OpenAI veröffentlicht Open-Weight-KI-Modelle: Strategiewechsel
OpenAI hat zwei neue „Open-Weight“-KI-Reasoning-Modelle veröffentlicht und sie auf der Entwicklerplattform Hugging Face zum kostenlosen Download bereitgestellt. Das Unternehmen beschreibt diese Modelle als „modernste“, wenn sie anhand mehrerer Benchmarks für vergleichbare offene Modelle bewertet werden.
Die Veröffentlichung umfasst zwei verschiedene Größen: das robustere gpt-oss-120b, das für den Betrieb auf einer einzelnen Nvidia-GPU konzipiert ist, und das leichtere gpt-oss-20b, das auf einem Consumer-Laptop mit 16 GB Arbeitsspeicher laufen kann. Dies ist OpenAIs erstes öffentlich veröffentlichtes „offenes“ Sprachmodell seit GPT-2, das vor mehr als fünf Jahren debütierte.

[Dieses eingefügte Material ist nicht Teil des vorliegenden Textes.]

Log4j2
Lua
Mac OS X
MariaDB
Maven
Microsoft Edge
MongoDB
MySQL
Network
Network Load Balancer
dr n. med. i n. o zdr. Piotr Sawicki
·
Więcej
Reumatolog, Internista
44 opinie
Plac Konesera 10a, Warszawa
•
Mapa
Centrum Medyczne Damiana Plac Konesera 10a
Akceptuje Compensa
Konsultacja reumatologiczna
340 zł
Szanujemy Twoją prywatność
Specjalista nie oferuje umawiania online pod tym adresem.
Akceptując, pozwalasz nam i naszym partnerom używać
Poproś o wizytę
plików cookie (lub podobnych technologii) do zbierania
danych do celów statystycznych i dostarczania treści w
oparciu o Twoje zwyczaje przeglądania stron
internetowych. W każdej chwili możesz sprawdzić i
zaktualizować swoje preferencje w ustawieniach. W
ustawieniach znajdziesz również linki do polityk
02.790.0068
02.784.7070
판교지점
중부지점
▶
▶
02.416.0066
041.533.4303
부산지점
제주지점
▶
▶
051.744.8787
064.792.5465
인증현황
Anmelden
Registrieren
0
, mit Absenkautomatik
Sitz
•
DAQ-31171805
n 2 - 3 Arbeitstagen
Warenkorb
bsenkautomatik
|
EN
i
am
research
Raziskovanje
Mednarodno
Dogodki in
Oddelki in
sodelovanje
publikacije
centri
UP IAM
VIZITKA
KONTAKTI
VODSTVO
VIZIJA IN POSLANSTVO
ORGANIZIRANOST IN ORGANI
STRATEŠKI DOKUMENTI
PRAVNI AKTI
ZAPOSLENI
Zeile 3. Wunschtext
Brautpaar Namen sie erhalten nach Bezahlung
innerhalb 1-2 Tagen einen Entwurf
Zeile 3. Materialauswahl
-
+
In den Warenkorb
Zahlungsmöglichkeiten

OpenAI gab an, dass diese neuen offenen Modelle in der Lage sind, komplexe Anfragen an die leistungsfähigeren, in der Cloud gehosteten KI-Modelle des Unternehmens zu senden. Dieser hybride Ansatz bedeutet, dass Entwickler, wenn ein offenes Modell eine bestimmte Aufgabe, wie die Bildverarbeitung, nicht ausführen kann, es mit einem der leistungsfähigeren, proprietären Modelle von OpenAI verbinden können.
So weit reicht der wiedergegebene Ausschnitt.